═══ Record extracts ═══

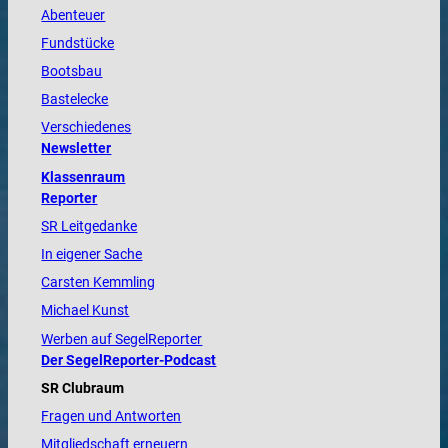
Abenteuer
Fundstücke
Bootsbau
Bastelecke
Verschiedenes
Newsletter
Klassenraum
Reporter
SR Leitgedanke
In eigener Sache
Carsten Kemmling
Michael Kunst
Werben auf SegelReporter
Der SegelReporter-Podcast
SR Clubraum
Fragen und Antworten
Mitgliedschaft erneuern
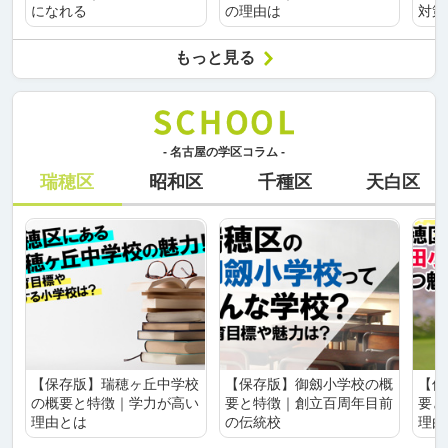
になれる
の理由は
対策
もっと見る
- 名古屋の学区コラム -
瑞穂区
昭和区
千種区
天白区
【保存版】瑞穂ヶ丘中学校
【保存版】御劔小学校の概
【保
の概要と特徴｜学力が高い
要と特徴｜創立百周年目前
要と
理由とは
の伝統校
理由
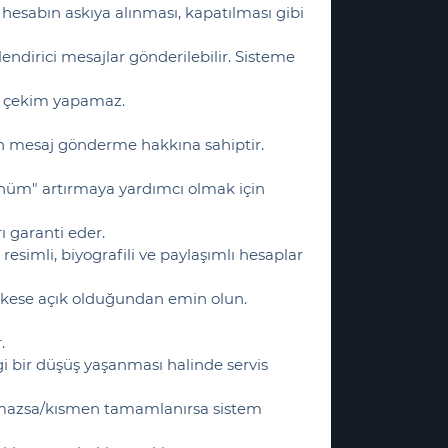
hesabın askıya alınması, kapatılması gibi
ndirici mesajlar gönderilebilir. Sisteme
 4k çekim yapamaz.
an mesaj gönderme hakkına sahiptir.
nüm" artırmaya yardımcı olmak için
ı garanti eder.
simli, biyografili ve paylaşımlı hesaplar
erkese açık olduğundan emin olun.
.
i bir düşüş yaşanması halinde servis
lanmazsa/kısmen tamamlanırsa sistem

═══
═══ Record extracts ═══

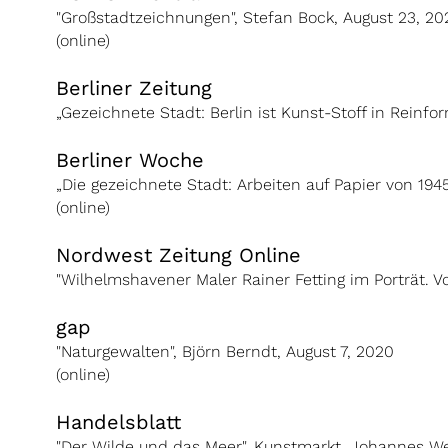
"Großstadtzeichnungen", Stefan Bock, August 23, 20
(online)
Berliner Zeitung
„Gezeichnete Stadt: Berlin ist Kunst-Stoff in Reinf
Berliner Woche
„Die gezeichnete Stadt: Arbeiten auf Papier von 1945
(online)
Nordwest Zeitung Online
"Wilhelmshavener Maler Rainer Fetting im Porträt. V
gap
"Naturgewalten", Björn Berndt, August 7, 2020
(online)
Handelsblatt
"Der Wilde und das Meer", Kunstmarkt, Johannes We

═══
═══ Record extracts ═══

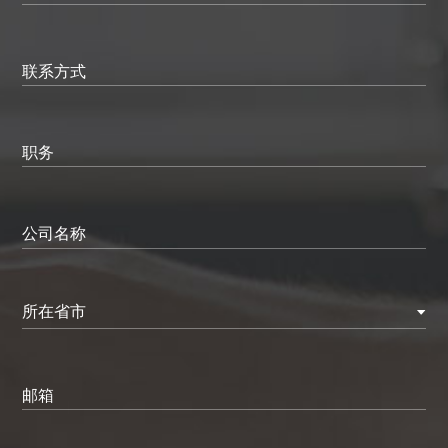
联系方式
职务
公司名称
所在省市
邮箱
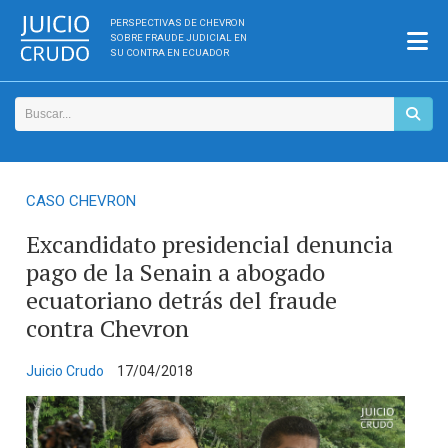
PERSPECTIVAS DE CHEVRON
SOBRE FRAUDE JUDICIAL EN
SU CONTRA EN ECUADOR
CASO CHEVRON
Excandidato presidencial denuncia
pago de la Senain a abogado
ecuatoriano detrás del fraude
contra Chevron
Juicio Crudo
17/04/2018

═══

**Activity**
After reading the entries above, state how many lines hold the word "Zeitung", with no text besides the number.

**Solution for this task**
2